▶ WHAT YOU HAVE TO DO:
Look for "Technik" in each line of the entries, and return the matching lines.

- - - - - - -

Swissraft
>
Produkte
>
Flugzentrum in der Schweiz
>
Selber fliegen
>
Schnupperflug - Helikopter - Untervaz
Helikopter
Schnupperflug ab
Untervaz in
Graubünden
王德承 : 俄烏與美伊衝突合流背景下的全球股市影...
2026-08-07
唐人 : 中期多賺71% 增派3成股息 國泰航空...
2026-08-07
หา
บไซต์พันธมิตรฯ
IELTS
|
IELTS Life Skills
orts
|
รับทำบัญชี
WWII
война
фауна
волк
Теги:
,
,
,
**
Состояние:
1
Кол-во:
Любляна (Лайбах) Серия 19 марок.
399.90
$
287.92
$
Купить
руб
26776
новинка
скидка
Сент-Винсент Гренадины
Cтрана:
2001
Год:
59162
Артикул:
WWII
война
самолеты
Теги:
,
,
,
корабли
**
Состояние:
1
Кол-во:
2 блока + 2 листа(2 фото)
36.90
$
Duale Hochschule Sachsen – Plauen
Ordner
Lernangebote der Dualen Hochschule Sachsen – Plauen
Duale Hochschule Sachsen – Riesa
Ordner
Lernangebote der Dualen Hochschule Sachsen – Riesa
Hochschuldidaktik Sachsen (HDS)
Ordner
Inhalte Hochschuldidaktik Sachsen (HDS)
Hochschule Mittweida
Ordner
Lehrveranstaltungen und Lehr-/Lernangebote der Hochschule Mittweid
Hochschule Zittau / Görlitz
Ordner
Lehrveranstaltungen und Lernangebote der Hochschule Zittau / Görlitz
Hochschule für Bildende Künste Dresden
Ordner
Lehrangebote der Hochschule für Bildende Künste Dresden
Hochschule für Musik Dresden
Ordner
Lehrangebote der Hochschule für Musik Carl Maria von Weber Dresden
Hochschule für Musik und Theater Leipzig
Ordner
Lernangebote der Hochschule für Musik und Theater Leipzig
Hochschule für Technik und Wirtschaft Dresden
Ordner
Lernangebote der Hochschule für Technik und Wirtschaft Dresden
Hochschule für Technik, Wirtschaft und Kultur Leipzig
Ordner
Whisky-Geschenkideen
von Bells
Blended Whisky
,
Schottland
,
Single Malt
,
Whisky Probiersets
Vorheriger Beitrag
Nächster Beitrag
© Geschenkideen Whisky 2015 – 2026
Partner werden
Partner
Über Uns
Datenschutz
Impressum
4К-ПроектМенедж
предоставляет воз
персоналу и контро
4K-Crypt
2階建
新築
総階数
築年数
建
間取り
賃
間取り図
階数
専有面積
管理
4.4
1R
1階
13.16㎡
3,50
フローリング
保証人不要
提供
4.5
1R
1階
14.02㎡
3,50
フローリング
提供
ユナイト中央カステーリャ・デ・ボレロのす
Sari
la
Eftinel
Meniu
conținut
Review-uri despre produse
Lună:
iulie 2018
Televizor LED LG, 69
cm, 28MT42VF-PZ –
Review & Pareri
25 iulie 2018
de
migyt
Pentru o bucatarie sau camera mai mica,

- - - - - - -

▶ RESULT FOR THIS TASK:
Hochschule für Technik und Wirtschaft Dresden
Lernangebote der Hochschule für Technik und Wirtschaft Dresden
Hochschule für Technik, Wirtschaft und Kultur Leipzig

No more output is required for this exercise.